内部留保463兆円を使わないのも気質

政府がいくら音頭を取っても、指導しても、一向に内部留保を使わず、唯溜め続ける大企業の経営者達。

リーマンショックに懲りたから、来たるべき時に備えるため、言い訳は所詮言い訳に過ぎない。彼らが、内部留保を労働者に分配もしなければ、新規への投資もしないでいるのは、まさに集団農耕型気質のなせる業である。

失われた平成の30年は、日本企業が社内での教育、すなわち人材育成も、新しい事業などへの挑戦を全く都言って良いほど行わなかった時代でもある。デジタルトランスフォーメーション(DX)などと言う小難しい言葉を使わずとも、要は何もしてこなかった結果、世界のデジタル化の潮流の中で取り残されてしまったという事である。

欧米からはもちろん、追いつき追い越された中国だけでは無く、今ではアジア諸国からも2周遅れになった日本企業と言われている。このような危機感を持った報道やコメントは聞こえてくるのに、なぜ彼らは動かないのであろうか?

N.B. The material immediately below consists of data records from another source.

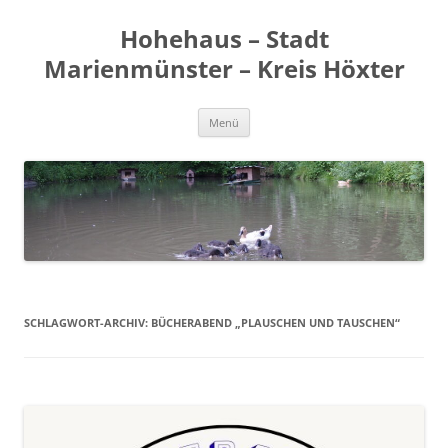
Zum
Inhalt
Hohehaus – Stadt
springen
Marienmünster – Kreis Höxter
Menü
SCHLAGWORT-ARCHIV:
BÜCHERABEND „PLAUSCHEN UND TAUSCHEN“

そこには、くくりへの病的撞着のレベルに達してしまった日本企業の姿がある。集団農耕型人間達が支配する組織(くくり)は、そのまま10年も続けば自滅の道を進む。デフレと人件費削減によって、かろうじて30年持ちこたえて来たに過ぎない。アベノミクスによってたまたま為替変動などのあぶく銭を手にしたのが、今の内部留保で有り、経営者達の積極的な経営の結果ではない。

くくりという企業組織に病的な撞着をしてしまった経営者や社員達にとって、最大かつ唯一の目的はくくりの維持すなわち現状維持なのである。なまじ内部留保など増えれば、かえって自分たちのやり方が正しいのだと現状維持に突き進む。他の事は論外なのである。

自分の属するくくりにだけ目をむけ、くくりの外にある現実からは目を背ける。たとえくくりの外が火事になっていても、自分の所は安全だという不思議な共同錯誤をもつ。社員達も付和雷同気質だから、誰かが行動しない限りは自分も動かない。さらには、くくりの中で自分だけが違う事をやって目立ちたくないという気持ちがくくり内に蔓延して、誰一人動かず丸焼けになる。ゆでガエルよりももっとタチが悪い深刻な問題がここにある。

自分たちのくくりの外の現実を見ようとしない上に、企業で言えば自分が経営する間は、社員は自分が務めている間くらいは大丈夫だろうという甘い考えで、何も行動を起こさない。官僚が問題を隠蔽したまま、時間稼ぎをするのと同じである。そこには自分だけよければ、その先など考えようともしない利己主義が根本にある。ましてや、社会や国の事など眼中に無いのである。国を売る政策を平気でやる外務官僚の存在は、その一例に過ぎない。

公に奉仕するという考えが皆無なのだから当然かも知れないが、自分たちが人を教育して育てるという感覚はまるで持ち合わせていない。出来る人間を雇えば良いという欧米のある一面だけを真似して自己満足を得る。これでは、世界や時代の新しい流れに取り残されるのも当然であるが、周囲を見ると取り残された人間ばかりなので、そこでまた安心してしまうのであろう。危機意識は薬にしたくも生まれてこない。

未だに日本ブランドが生きているとか、日本は技術力が高いなどという消え去った幻想にしがみついているのも、くくりが完全に破壊されないからである。集団農耕型が恐れる「破壊」がくくりに起きない限り、自律的に彼らが変わる事はないのだろう。